From the entries that follow, report every line in which "share" occurs.

Record excerpts: Begin

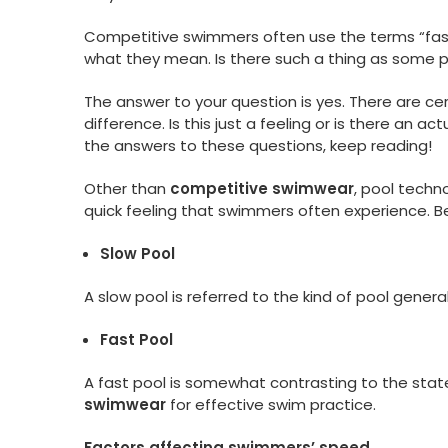
Competitive swimmers often use the terms “fast 
what they mean. Is there such a thing as some p
The answer to your question is yes. There are cer
difference. Is this just a feeling or is there an a
the answers to these questions, keep reading!
Other than
competitive swimwear
, pool techn
quick feeling that swimmers often experience. Bef
Slow Pool
A slow pool is referred to the kind of pool gener
Fast Pool
A fast pool is somewhat contrasting to the stat
swimwear
for effective swim practice.
Factors affecting swimmers’ speed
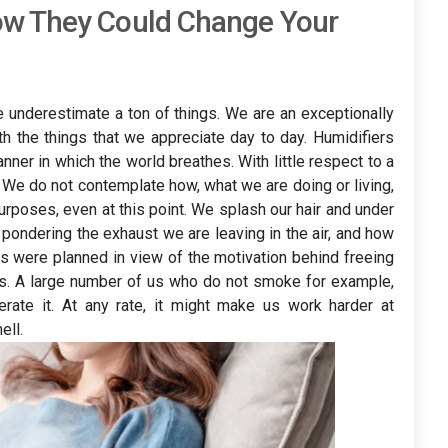
ow They Could Change Your
e underestimate a ton of things. We are an exceptionally
th the things that we appreciate day to day. Humidifiers
nner in which the world breathes. With little respect to a
n. We do not contemplate how, what we are doing or living,
urposes, even at this point. We splash our hair and under
 pondering the exhaust we are leaving in the air, and how
rs were planned in view of the motivation behind freeing
ues. A large number of us who do not smoke for example,
erate it. At any rate, it might make us work harder at
ell.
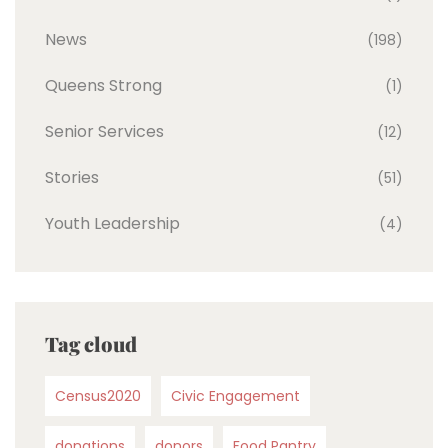
News
(198)
Queens Strong
(1)
Senior Services
(12)
Stories
(51)
Youth Leadership
(4)
Tag cloud
Census2020
Civic Engagement
donations
donors
Food Pantry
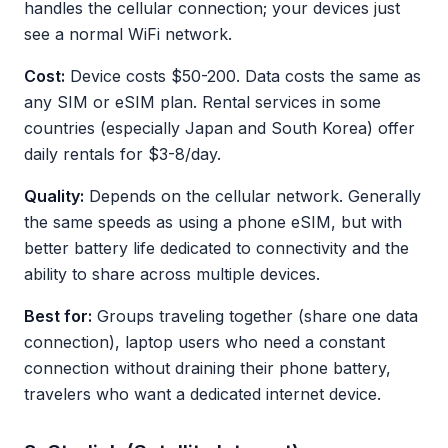
handles the cellular connection; your devices just
see a normal WiFi network.
Cost:
Device costs $50-200. Data costs the same as
any SIM or eSIM plan. Rental services in some
countries (especially Japan and South Korea) offer
daily rentals for $3-8/day.
Quality:
Depends on the cellular network. Generally
the same speeds as using a phone eSIM, but with
better battery life dedicated to connectivity and the
ability to share across multiple devices.
Best for:
Groups traveling together (share one data
connection), laptop users who need a constant
connection without draining their phone battery,
travelers who want a dedicated internet device.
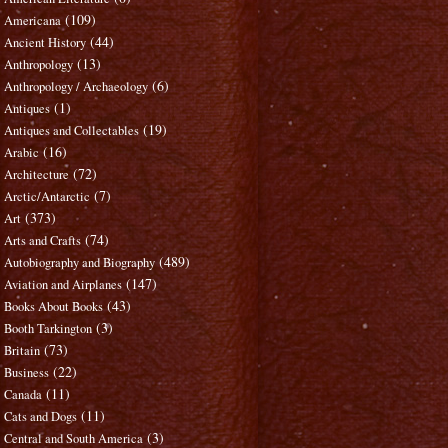
(109)
Americana
(44)
Ancient History
(13)
Anthropology
(6)
Anthropology / Archaeology
(1)
Antiques
(19)
Antiques and Collectables
(16)
Arabic
(72)
Architecture
(7)
Arctic/Antarctic
(373)
Art
(74)
Arts and Crafts
(489)
Autobiography and Biography
(147)
Aviation and Airplanes
(43)
Books About Books
(3)
Booth Tarkington
(73)
Britain
(22)
Business
(11)
Canada
(11)
Cats and Dogs
(3)
Central and South America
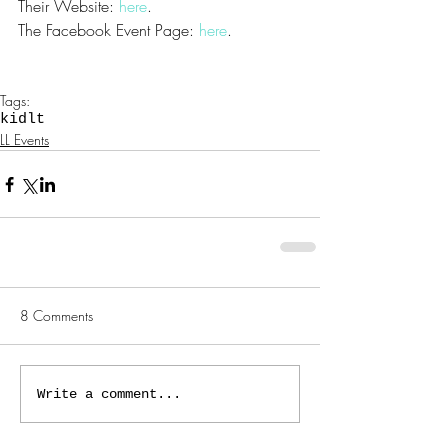
Their Website: 
here
. 
The Facebook Event Page: 
here
.
Tags:
kidlt
LL Events
8 Comments
Write a comment...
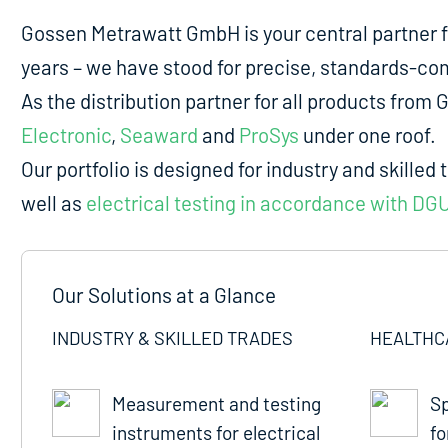
Gossen Metrawatt GmbH is your central partner 
years – we have stood for precise, standards-comp
As the distribution partner for all products fro
Electronic
,
Seaward
and
ProSys
under one roof.
Our portfolio is designed for industry and skilled 
well as
electrical testing in accordance with DG
Our Solutions at a Glance
INDUSTRY & SKILLED TRADES
HEALTHC
Measurement and testing
Sp
instruments for electrical
fo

Record excerpts: End

■ Solution to this exercise:
ability to share across multiple devices.
Groups traveling together (share one data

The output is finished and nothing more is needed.